Я не потерял еще способности верить в города из каштановых листьев, дворцы из ракушек и плакать вместе с женщиной, незаслуженно обиженной шестимесячным крысоловом.
Я полюбил этих маленьких людей с их слезами о глупом Жулике. Я хотел бы многому научиться у них.
Я сидел с Гарибальди в трактире. Было рано и пусто. За стойкой сердитый хозяин читал газету. Пришел разносчик-итальянец. Он таскал в ящике со стеклянной крышкой фальшивые камни, камни из лавы, раковины и кораллы.
Я купил у него раковину за сорок копеек. Она была покрыта твердой розовой пеной. Гарибальди приложил ее к уху.
— Мер[1], — сказал он и улыбнулся. Даже небритая его щетина засветилась.
Я тоже послушал. В раковине шумел отдаленный прибой.
— Ее взяли из моря, — объяснил Гарибальди. — Она скучает по морю и все шумит, как волна.
Мы долго курили и думали. Я думал о раковине. Человека тоже взяли от иной жизни и поселили в этом сером чистилище. Каждый томится по своему морю, которое помнит сердце. Я часто прислушиваюсь к себе, и, когда кругом очень тихо, я слышу — неясным пением подымается тоска.
Апельсинная корка
Чаще всего я писал по ночам. Я зажигал свечу, закрывал ее толстой книгой и писал, прислушиваясь к ночным шумам. Часы внизу хрипло били два, потом три. Я слушал тишину, шорох мышей, иногда засыпал за столом и просыпался от протяжного крика парохода. Сквозь дремоту я думал: это — «Неожиданный», или «Батум», или «Афродита» — и засыпал снова. Иногда я подходил к окну и смотрел вниз. Было видно, как поворачивали и уплывали огни — уходил пароход. Огни прыгали в смоляной воде, ветер хлопал черными флагами.
Часто я не мог уснуть до рассвета, думая о Хатидже.
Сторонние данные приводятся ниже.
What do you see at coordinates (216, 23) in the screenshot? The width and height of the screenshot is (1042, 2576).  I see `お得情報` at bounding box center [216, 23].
Я видел ее на улицах, среди садов и оград, освещенных заходящим солнцем. Пахло грозой и степными цветами. Ложился я поздно, — крепкий, родниковый сон был легок.
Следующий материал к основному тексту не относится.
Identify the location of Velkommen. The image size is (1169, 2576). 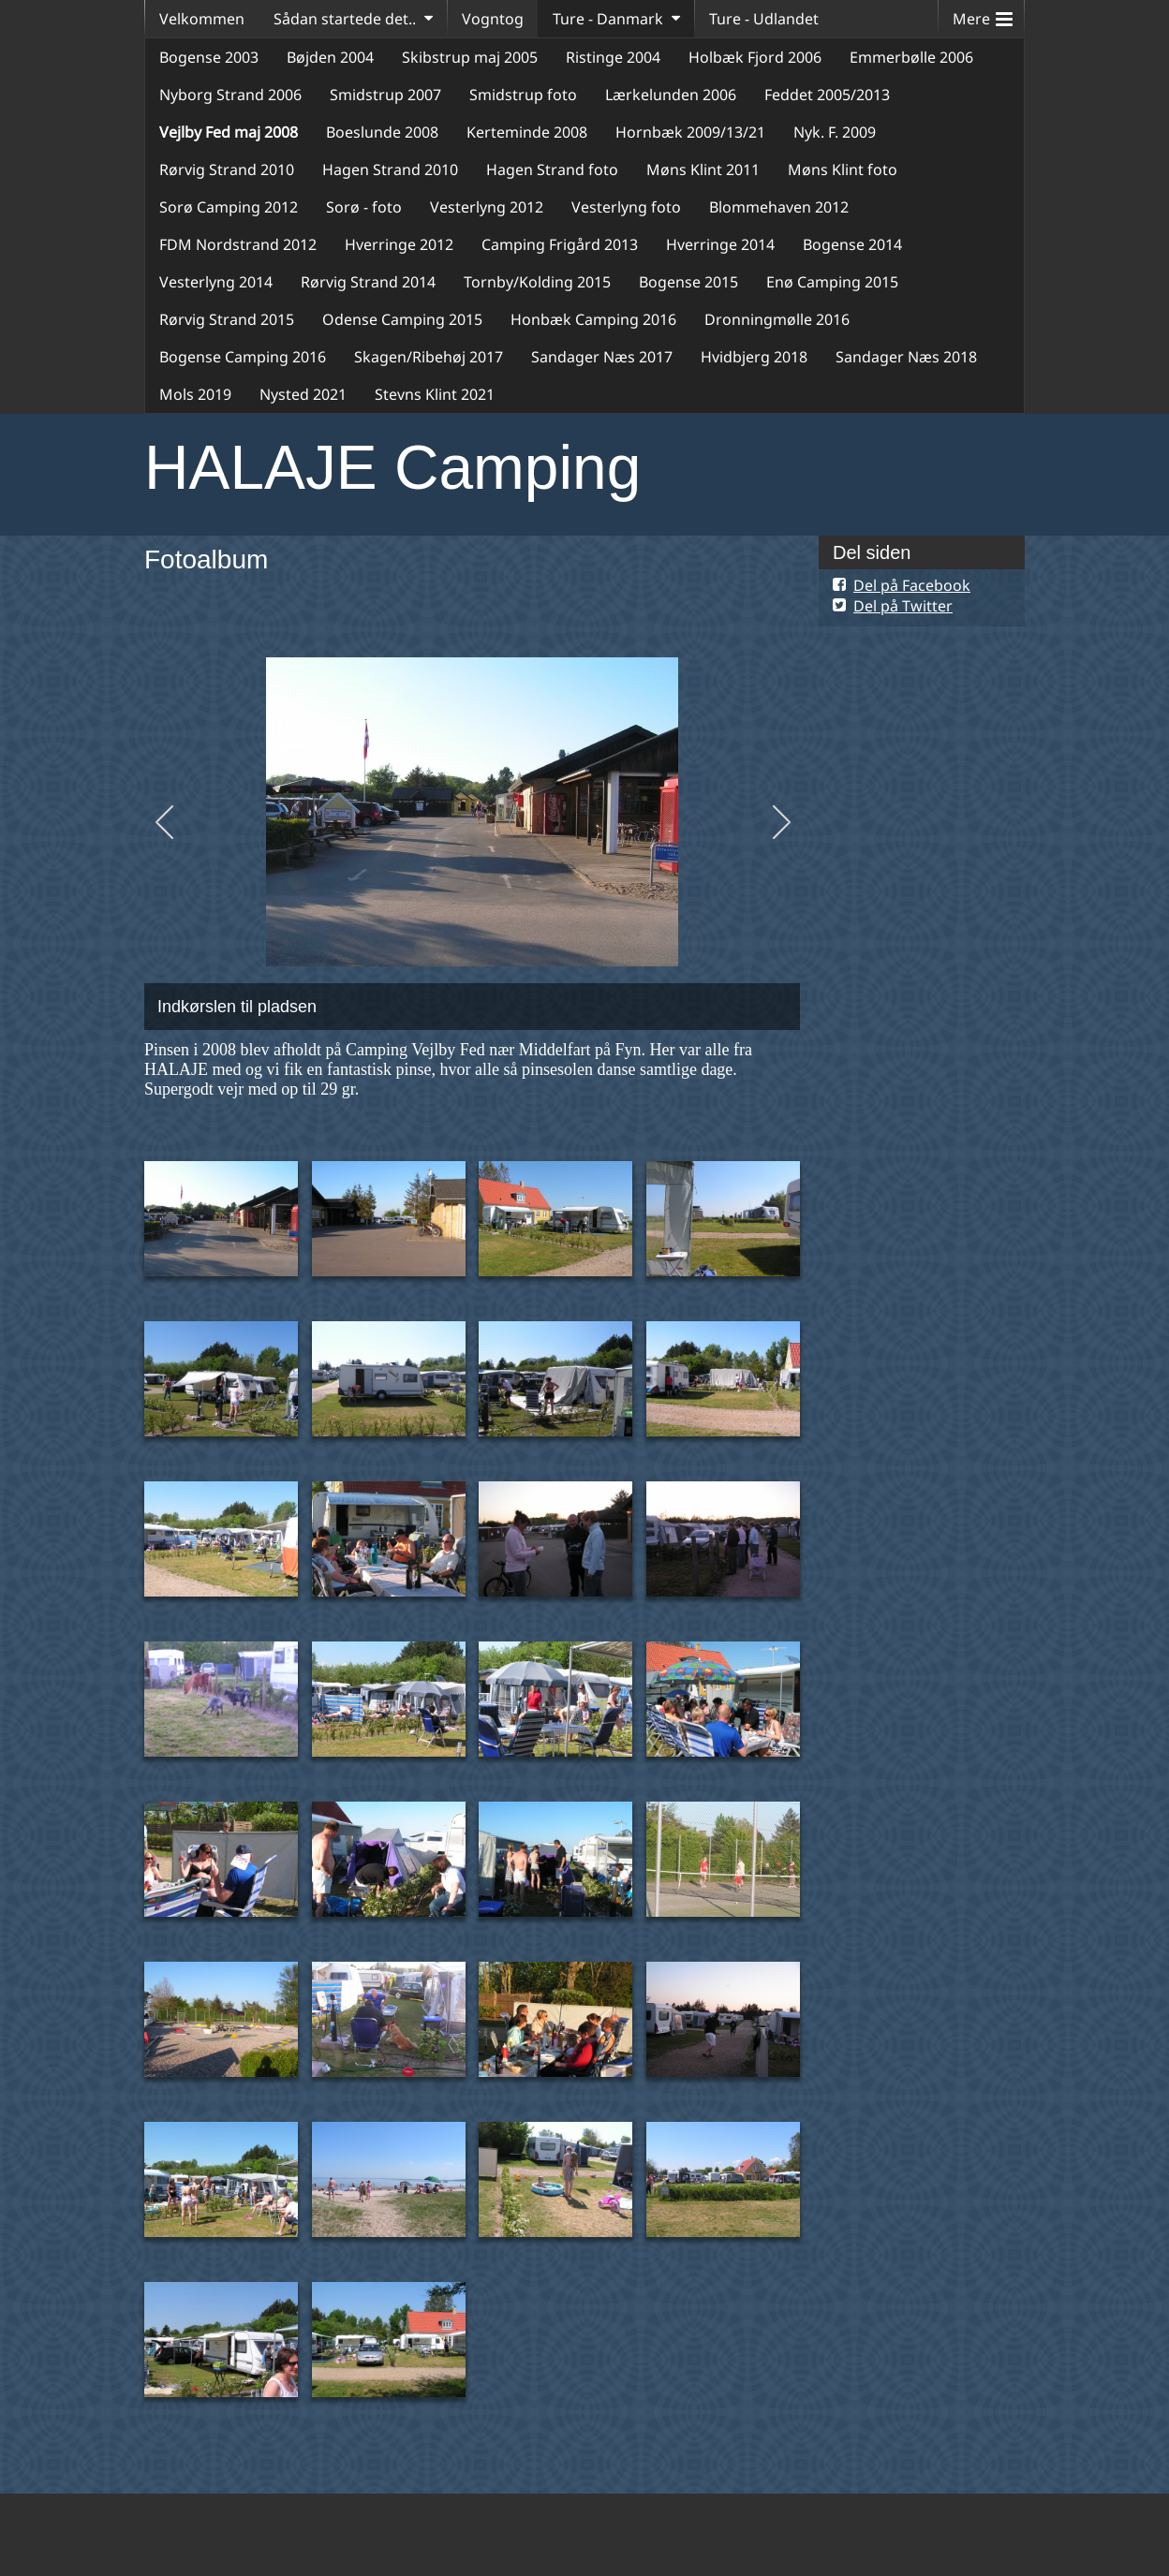
(201, 18).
Мы живем, как живут тысячи, — в кругу обедов, болезней, службы, смертей и чада. Мы боимся ярких слов. Пафос пугает нас больше, чем револьверный выстрел. Но иногда в этот привычный мир входит тоска и раскалывает сердце. Тогда я думаю о белых ночах — не затасканных вдоль и поперек ночах Петербурга, а об иных, совсем особенных ночах, когда огни полощутся столбами в широких и туманных заливах. Они должны быть, эти ночи, когда в белом молоке едва видны зеленые звезды, сырые паруса обвисают на мачтах, губы женщин становятся влажными, а гавани и города погружаются в великое безмолвие, одеваются в серебряную седую печаль.
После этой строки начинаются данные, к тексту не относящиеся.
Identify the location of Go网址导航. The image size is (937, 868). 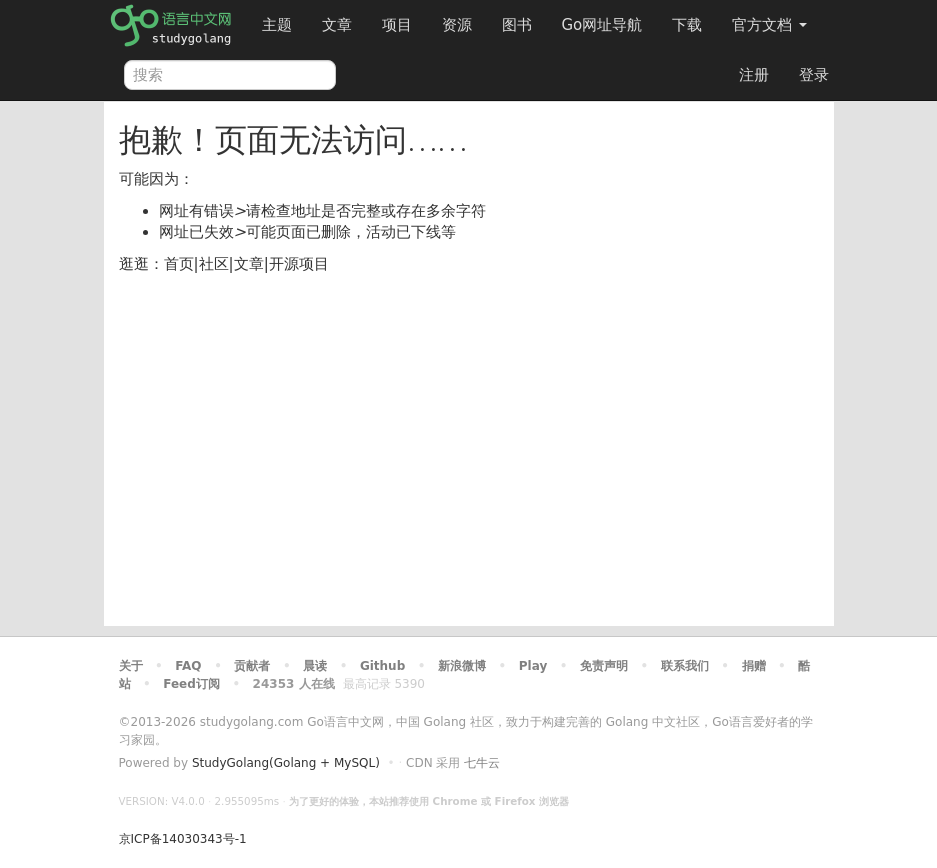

Я не люблю писать об этом, потому что это вызывает громкий смех или усмешку упитанных, довольных своей карьерой людей, потому что слишком многие не знают настоящей печали.
Недавно Сташевский сказал мне:
— Ты весь в своем, в выдуманном. Увидишь апельсинную корку — и уже думаешь о небе цвета этой корки, которого никогда не увидишь. Чудак!
Хатидже сказала мне вчера:
— Вы совсем мальчик. Все вас тянет куда-то, в Америку, в Египет, на Новую Землю.
Я ответил нескладно:
— Странствия — лучшее занятие в мире. Когда бродишь — растешь, растешь стремительно, и все, что видел, откладывается даже на внешности. Людей, которые много ездили, я узнаю сразу из тысячи. Скитания очищают, переплетают встречи, века, книги и любовь. Они роднят нас с небом. Если мы получили еще недоказанное счастье родиться, то надо хотя бы увидеть землю.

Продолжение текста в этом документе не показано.